Records from a collection ->
________________

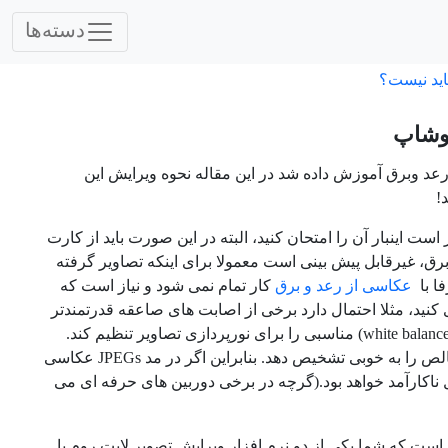
دسته‌ها
اید نیست؟
توشاپ
 رعد وبرق آموزش داده شد در این مقاله نحوه ویرایش این
!
اده نکرده اید، بهتر است اینبار آن را امتحان کنید، البته در این صورت باید از کارت
رق، غیرقابل پیش بینی است معمولا برای اینکه تصاویر گرفته
ا با
عکاسی از رعد و برق
کار تمام نمی شود و نیاز است که
کنید، مثلا احتمال دارد برخی از اصابت های صاعقه قدرتمندتر
از بقیه باشند و برخی ضعیف تر، و به ندرت اتفاق می افتد که دوربین تراز سفیدی (white balance) مناسبی را برای نورپردازی تصاویر تنظیم کند.
یعنی وقتی در معرض نورهای مختلف محیط قرار می گیرد، نمی تواند رنگ سفید خالص را به خوبی تشخیص دهد. بنابراین اگر در مد JPEGs عکاسی
ل ناکارآمد خواهد بود.(گرچه در برخی دوربین های حرفه ای می
است که شما یکی از دو نرم افزار ویرایش تصویر لایت روم یا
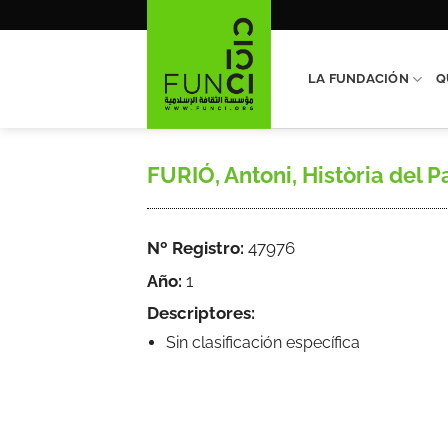
Saltar
al
contenido
LA FUNDACIÓN
Q
FURIÓ, Antoni, Història del P
Nº Registro:
47976
Año:
1
Descriptores:
Sin clasificación específica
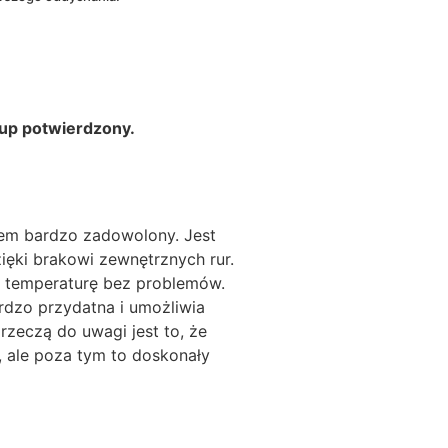
up potwierdzony.
tem bardzo zadowolony. Jest
zięki brakowi zewnętrznych rur.
ą temperaturę bez problemów.
ardzo przydatna i umożliwia
rzeczą do uwagi jest to, że
, ale poza tym to doskonały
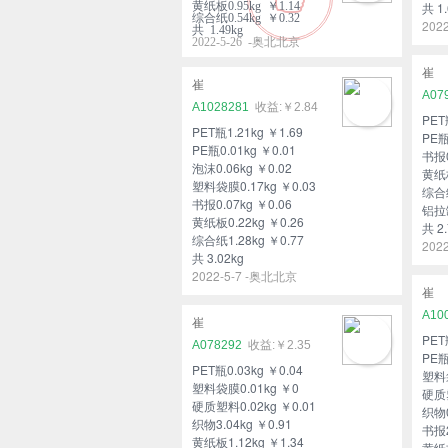
黄纸板0.95kg ￥1.14
共 1.
综合纸0.54kg ￥0.32
202
共 1.49kg
2022-5-26 -奥北北京
崔
崔
A07
A1028281
￥2.84
PET
PET瓶1.21kg ￥1.69
PE瓶
PE瓶0.01kg ￥0.01
书报0
泡沫0.06kg ￥0.02
黄纸板
塑料袋膜0.17kg ￥0.03
综合纸
书报0.07kg ￥0.06
铝拉罐
黄纸板0.22kg ￥0.26
共 2.
综合纸1.28kg ￥0.77
202
共 3.02kg
2022-5-7 -奥北北京
崔
A10
崔
PET
A078292
￥2.35
PE瓶
PET瓶0.03kg ￥0.04
塑料袋
塑料袋膜0.01kg ￥0
硬质塑
硬质塑料0.02kg ￥0.01
织物0
织物3.04kg ￥0.91
书报2
黄纸板1.12kg ￥1.34
黄纸板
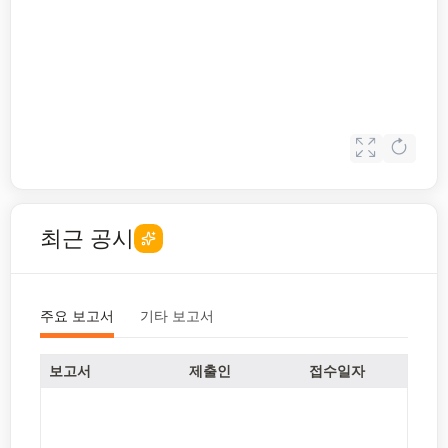
최근 공시
주요 보고서
기타 보고서
보고서
제출인
접수일자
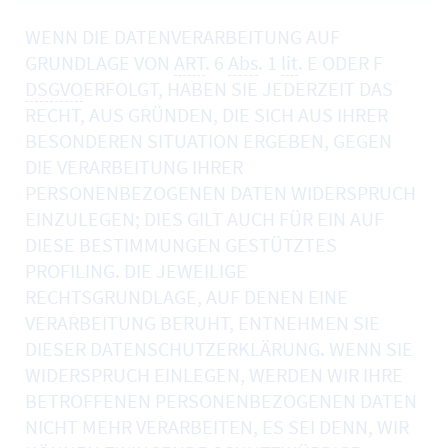
WENN DIE DATENVERARBEITUNG AUF
GRUNDLAGE VON
ART
. 6
Abs
. 1
lit
. E ODER F
DSGVO
ERFOLGT, HABEN SIE JEDERZEIT DAS
RECHT, AUS GRÜNDEN, DIE SICH AUS IHRER
BESONDEREN SITUATION ERGEBEN, GEGEN
DIE VERARBEITUNG IHRER
PERSONENBEZOGENEN DATEN WIDERSPRUCH
EINZULEGEN; DIES GILT AUCH FÜR EIN AUF
DIESE BESTIMMUNGEN GESTÜTZTES
PROFILING. DIE JEWEILIGE
RECHTSGRUNDLAGE, AUF DENEN EINE
VERARBEITUNG BERUHT, ENTNEHMEN SIE
DIESER DATENSCHUTZERKLÄRUNG. WENN SIE
WIDERSPRUCH EINLEGEN, WERDEN WIR IHRE
BETROFFENEN PERSONENBEZOGENEN DATEN
NICHT MEHR VERARBEITEN, ES SEI DENN, WIR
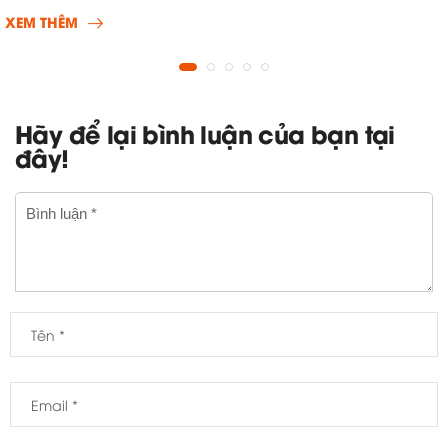
XEM THÊM
Hãy để lại bình luận của bạn tại
đây!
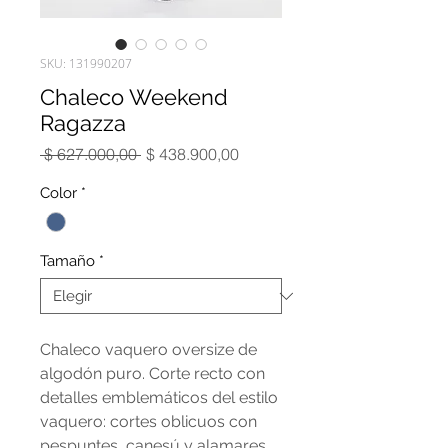
SKU: 131990207
Chaleco Weekend
Ragazza
Precio
Precio
 $ 627.000,00 
$ 438.900,00
de
oferta
Color
*
Tamaño
*
Chaleco vaquero oversize de
algodón puro. Corte recto con
detalles emblemáticos del estilo
vaquero: cortes oblicuos con
pespuntes, canesú y alamares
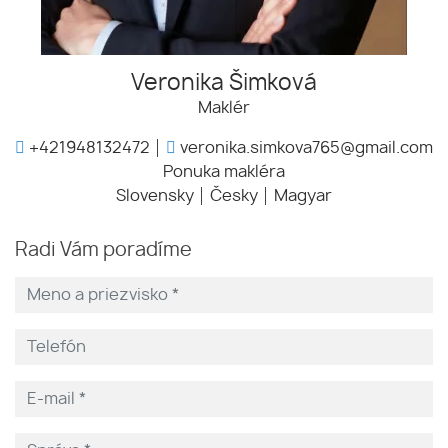
Veronika Šimková
Maklér
+421948132472
veronika.simkova765@gmail.com
Ponuka makléra
Slovensky
Česky
Magyar
Radi Vám poradíme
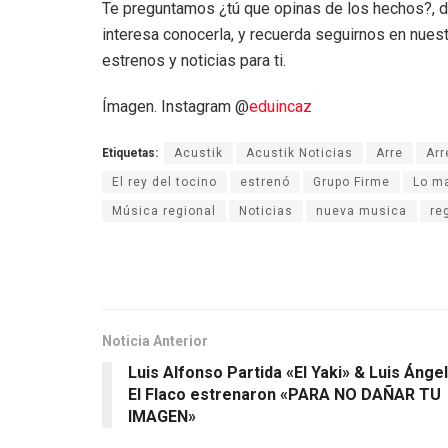
Te preguntamos ¿tú que opinas de los hechos?, d
interesa conocerla, y recuerda seguirnos en nues
estrenos y noticias para ti.
Ímagen. Instagram @
eduincaz
Etiquetas:
Acustik
Acustik Noticias
Arre
Arr
El rey del tocino
estrenó
Grupo Firme
Lo ma
Música regional
Noticias
nueva musica
re
Noticia Anterior
Luis Alfonso Partida «El Yaki» & Luis Ángel
El Flaco estrenaron «PARA NO DAÑAR TU
IMAGEN»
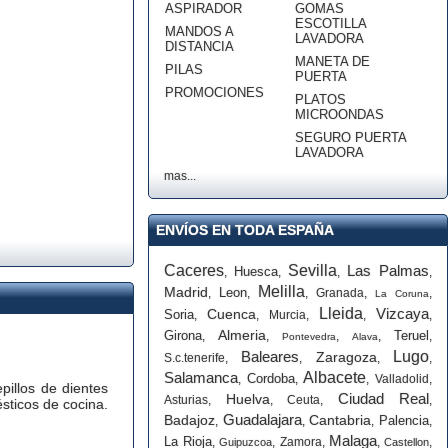
ASPIRADOR
GOMAS
ESCOTILLA
MANDOS A
LAVADORA
DISTANCIA
MANETA DE
PILAS
PUERTA
PROMOCIONES
PLATOS
MICROONDAS
SEGURO PUERTA
LAVADORA
mas...
ENVÍOS EN TODA ESPAÑA
Caceres
Sevilla
Las Palmas
Huesca
,
,
,
,
Melilla
Madrid
Leon
,
,
,
Granada
,
,
La Coruna
Lleida
Vizcaya
Cuenca
Soria
,
,
Murcia
,
,
,
Almeria
Girona
Teruel
,
,
,
,
,
Pontevedra
Alava
Baleares
Lugo
Zaragoza
S.c.tenerife
,
,
,
,
Salamanca
Albacete
Cordoba
,
,
,
Valladolid
,
pillos de dientes
Ciudad Real
Huelva
Asturias
,
,
Ceuta
,
,
ésticos de cocina.
Guadalajara
Badajoz
Cantabria
Palencia
,
,
,
,
Malaga
La Rioja
,
,
Zamora
,
,
,
Guipuzcoa
Castellon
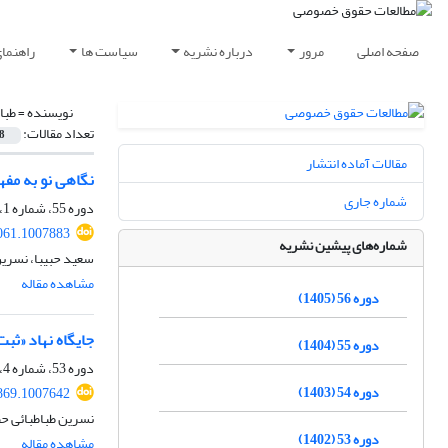
صفحه اصلی
مرور
درباره نشریه
سیاست ها
راهنما
نویسنده =
طبا
تعداد مقالات:
8
مقالات آماده انتشار
نگاهی نو به مف
شماره جاری
دوره 55، شماره 1، بهار 1404، صفحه
061.1007883
شماره‌های پیشین نشریه
سعید حبیبا، نسری
مشاهده مقاله
دوره 56 (1405)
جایگاه نهاد «ثبت
دوره 55 (1404)
دوره 53، شماره 4، زمستان 1402، صفحه
دوره 54 (1403)
869.1007642
نسرین طباطبائی ح
دوره 53 (1402)
مشاهده مقاله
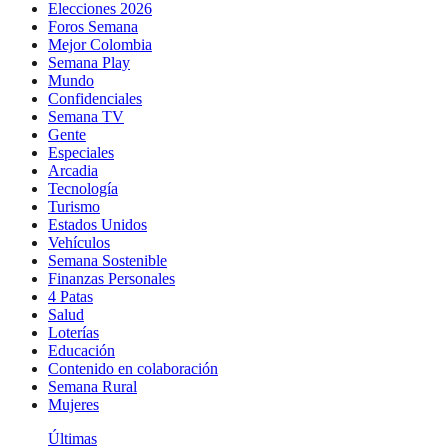
Elecciones 2026
Foros Semana
Mejor Colombia
Semana Play
Mundo
Confidenciales
Semana TV
Gente
Especiales
Arcadia
Tecnología
Turismo
Estados Unidos
Vehículos
Semana Sostenible
Finanzas Personales
4 Patas
Salud
Loterías
Educación
Contenido en colaboración
Semana Rural
Mujeres
Últimas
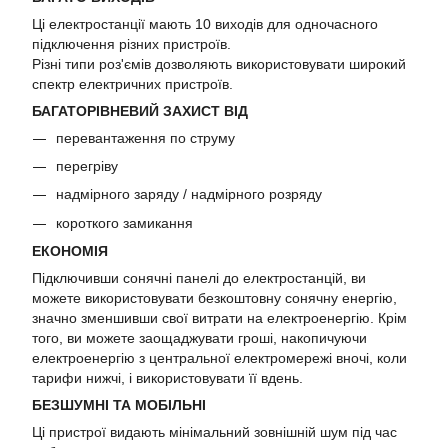
Ці електростанції мають 10 виходів для одночасного
підключення різних пристроїв.
Різні типи роз'ємів дозволяють використовувати широкий
спектр електричних пристроїв.
БАГАТОРІВНЕВИЙ ЗАХИСТ ВІД
перевантаження по струму
перегріву
надмірного заряду / надмірного розряду
короткого замикання
ЕКОНОМІЯ
Підключивши сонячні панелі до електростанцій, ви
можете використовувати безкоштовну сонячну енергію,
значно зменшивши свої витрати на електроенергію. Крім
того, ви можете заощаджувати гроші, накопичуючи
електроенергію з центральної електромережі вночі, коли
тарифи нижчі, і використовувати її вдень.
БЕЗШУМНІ ТА МОБІЛЬНІ
Ці пристрої видають мінімальний зовнішній шум під час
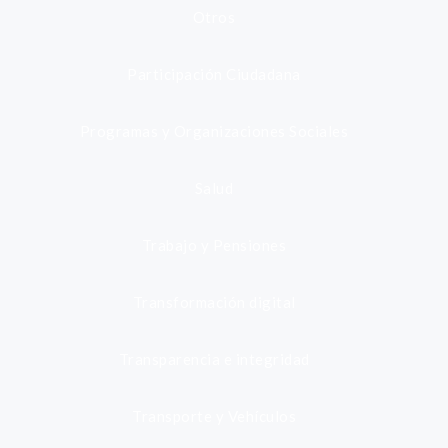
Otros
Participación Ciudadana
Programas y Organizaciones Sociales
Salud
Trabajo y Pensiones
Transformación digital
Transparencia e integridad
Transporte y Vehículos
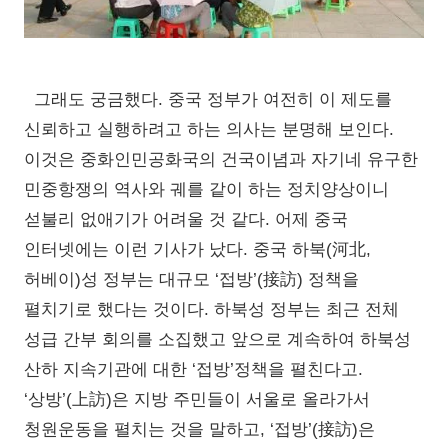
그래도 궁금했다. 중국 정부가 여전히 이 제도를
신뢰하고 실행하려고 하는 의사는 분명해 보인다.
이것은 중화인민공화국의 건국이념과 자기네 유구한
민중항쟁의 역사와 궤를 같이 하는 정치양상이니
섣불리 없애기가 어려울 것 같다. 어제 중국
인터넷에는 이런 기사가 났다. 중국 하북(河北,
허베이)성 정부는 대규모 ‘접방’(接訪) 정책을
펼치기로 했다는 것이다. 하북성 정부는 최근 전체
성급 간부 회의를 소집했고 앞으로 계속하여 하북성
산하 지속기관에 대한 ‘접방’정책을 펼친다고.
‘상방’(上訪)은 지방 주민들이 서울로 올라가서
청원운동을 펼치는 것을 말하고, ‘접방’(接訪)은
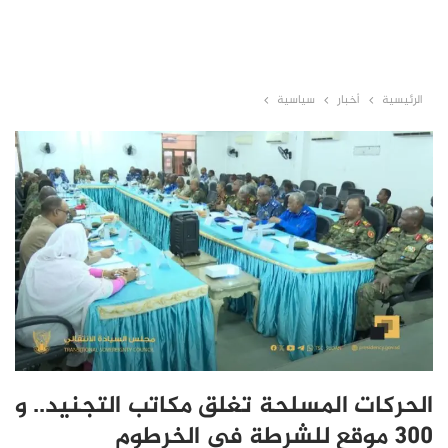
الرئيسية
أخبار
سياسية
الحركات المسلحة تغلق مكاتب التجنيد.. و
300 موقع للشرطة في الخرطوم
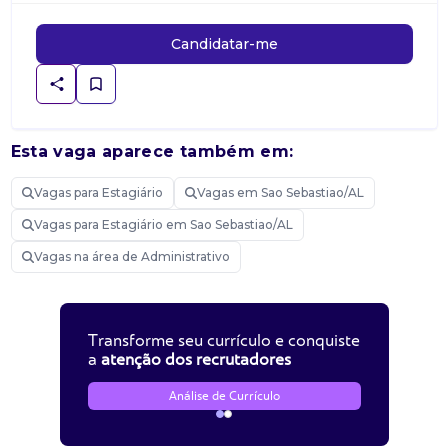
Candidatar-me
Esta vaga aparece também em:
Vagas para Estagiário
Vagas em Sao Sebastiao/AL
Vagas para Estagiário em Sao Sebastiao/AL
Vagas na área de Administrativo
Transforme seu currículo e conquiste
a
atenção dos recrutadores
Análise de Currículo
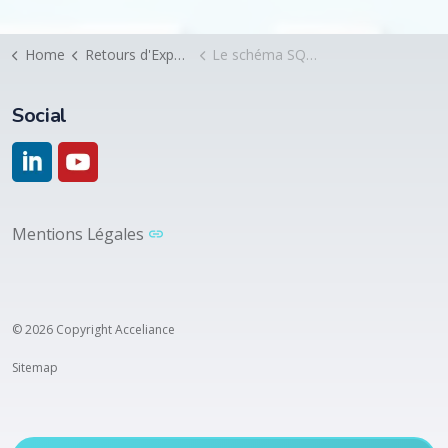
Home
Retours d'Expérience
Le schéma SQL est-il le bon niveau pour gouverner la transformation Data de l’Entreprise?
Social
https://www.linkedin.com/company/acceliance/
https://www.youtube.com/@acceliance5906
Mentions Légales
© 2026 Copyright Acceliance
Sitemap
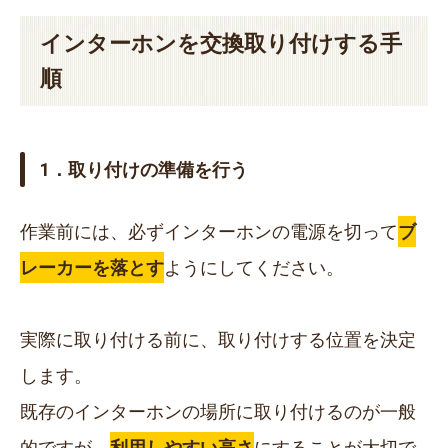
インターホンを交換取り付けする手
順
1．取り付けの準備を行う
作業前には、必ずインターホンの電源を切って
ブ
レーカーを落とす
ようにしてください。
実際に取り付ける前に、取り付けする位置を決定
します。
既存のインターホンの場所に取り付けるのが一般
的ですが、
利用しやすい高さ
にすることが大切で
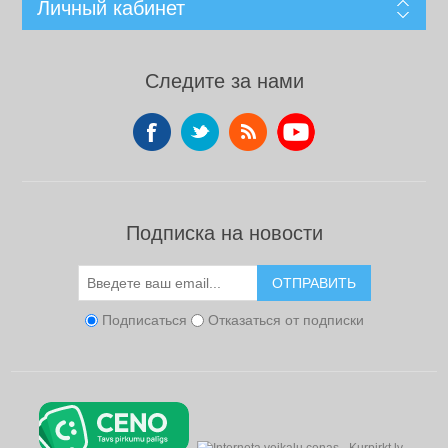
Личный кабинет
Следите за нами
Подписка на новости
ОТПРАВИТЬ
Подписаться
Отказаться от подписки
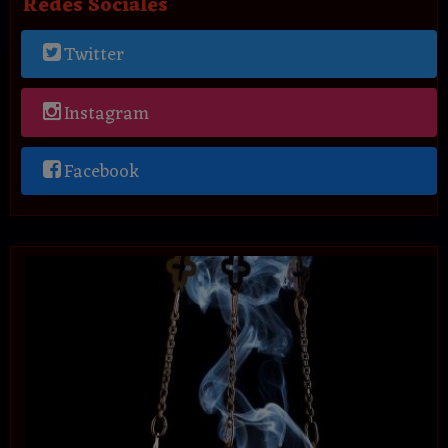
Redes Sociales
Twitter
Instagram
Facebook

________________

What you should do -> Every line in the records above that contains the word "دوره" is to be copied out.

Worked solution ->
دوره 55، شماره 1، بهار 1404، صفحه
دوره 56 (1405)
دوره 55 (1404)
دوره 53، شماره 4، زمستان 1402، صفحه
دوره 54 (1403)
دوره 53 (1402)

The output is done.